Midwestern needed high positioning and cutting speed to minimize processing time. It needed large pallet capacity to cover its full part-making requirements, maximize part processing versatility, and achieve part nesting efficiencies. "Only CINCINNATI made a machine that could meet our requirements," says Painter.

It also helped that Midwestern had a strong track record with CINCINNATI, based on workhorse performance from five machines - four press brakes and a shear - and outstanding service and support.

Painter had been thinking about a big laser since attending a CL-707 seminar at CINCINNATI Incorporated three years before and seeing an 8 x 20 ft. model in build. "The CL-707's speed and accuracy were just amazing," he recalls.

Midwestern prides itself on its quality, but providing it traditionally took a lot of special attention, first in applying templates to mark out material to be processed, then in secondary operations like drilling and edge finishing, he explains. Laser part programs have eliminated templates, while CL-707's precision virtually did away with drilling and edge finishing. "We used to plasma cut contoured parts, which left dross, burrs and rough edges," says Painter. 'Edge cleaning was very involved and affected two-thirds of all the parts we processed, so edge quality was a major issue."


He notes that side panels for large rectangular separators used to require template layout, shearing, torch cutting of large holes for shaft mounting, drilling of smaller holes, and treatment of edges. "We used to handle a part five or six times to get a completed side panel," says Painter. "Now we do everything in a single operation on the laser."

The laser not only performs all cutting and hole-making operations in one routine, but also etches components for locating and welding of attachment pieces, as well as the part number for each component.

"We've essentially eliminated drilling, taken the errors and fit-up adjustments out of assembly, and made welders' work so much easier," says Painter.
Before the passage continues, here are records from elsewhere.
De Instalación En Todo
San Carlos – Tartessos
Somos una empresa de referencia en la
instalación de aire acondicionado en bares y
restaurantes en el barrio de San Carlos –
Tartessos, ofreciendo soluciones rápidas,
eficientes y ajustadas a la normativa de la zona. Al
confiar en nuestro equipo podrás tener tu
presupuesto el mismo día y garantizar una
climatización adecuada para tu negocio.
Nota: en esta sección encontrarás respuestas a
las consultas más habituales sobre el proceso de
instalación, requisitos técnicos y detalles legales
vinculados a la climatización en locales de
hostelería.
The company has also begun using laser capabilities to add tabs and slots to certain parts to simplify assembly.

Side panels on rectangular separators are now produced on the laser in one step, compared to five or six different operations previously. Shown is a 5x10 ft., two-deck unit. Industry leading 8x20 ft. pallets allow the CINCINNATI CL-707 laser to cut side panels up to 16 ft. long.

Side panels on rectangular separators are now produced on the laser in one step, compared to five or six different operations previously. Shown is a 5x10 ft., two-deck unit. Industry leading 8x20 ft. pallets allow the CINCINNATI CL-707 laser to cut side panels up to 16 ft. long.
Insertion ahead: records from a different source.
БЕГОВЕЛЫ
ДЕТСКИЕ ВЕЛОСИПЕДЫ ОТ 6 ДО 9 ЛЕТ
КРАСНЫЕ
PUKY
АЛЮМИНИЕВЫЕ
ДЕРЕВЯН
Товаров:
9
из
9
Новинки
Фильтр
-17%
Two-thirds of Midwestern's production is in round-type separators. "We do lots of circles, arcs, radii, contours and curves that are ideal for laser cutting," he notes. "We just don't do a lot of straight cutting."The material processed on the laser splits 60/40 between mild steel and stainless. Material ranges in thickness from 28 gauge to 7/8". Midwestern stocks sheets from 4 x 8 ft. to 8 x 20 ft. and lets the nesting software fit the parts to be processed to the most efficient sheet size. "By being able to use fullsize 8 x 20 sheets, a standard mill size, we get some cost economies," says Painter.
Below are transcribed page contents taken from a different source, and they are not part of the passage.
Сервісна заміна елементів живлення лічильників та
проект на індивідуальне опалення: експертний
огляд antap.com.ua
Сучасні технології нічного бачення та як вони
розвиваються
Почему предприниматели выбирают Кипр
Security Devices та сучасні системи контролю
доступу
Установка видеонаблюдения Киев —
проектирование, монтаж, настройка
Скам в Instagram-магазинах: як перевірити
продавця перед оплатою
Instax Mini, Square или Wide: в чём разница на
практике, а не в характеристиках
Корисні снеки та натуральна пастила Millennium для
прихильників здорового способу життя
Midwestern weaves most of its screens from wire, but some are cut out of plate on the laser. "We used to do these by perforation," he says. "The laser eliminates that extra operation and its tooling and lets us do custom patterns that would be costly to punch. On one special order, it only took part of a morning to program and laser cut 14,000 holes in a 5 ft. square plate."

Besides production and custom work, Midwestern also does prototyping on the CL-707. "The laser makes prototyping easier, faster and cheaper," says Painter. "In 20 minutes, half hour tops, we can have a part to evaluate."

Before the laser was delivered, Painter and the laser's two operators, Ryan Valentine and Tim Wolfe, went to CINCINNATI's headquarters for both operator and programming classes. "The programming and nesting software is excellent," says Painter. "We can go from CAD drawing to running on the machine in five minutes."

The two operators work the same shift and switch back and forth between programming and running the laser. Bringing an operator's perspective to programming is a great advantage, they say. They know where to pierce, what lead-in approaches will work best, and how to apply short-cuts to the laser cutting.

Midwestern presently runs the CL-707 eight to 10 hours a day, five days a week. "We planned going in that we would also use the laser to do outside work," says Painter. "We've brought people in to see the laser and have taken on some jobs, but didn't want to push it real hard until we had converted our internal parts over to the laser and felt confident in our laser cutting proficiency. We're getting close now."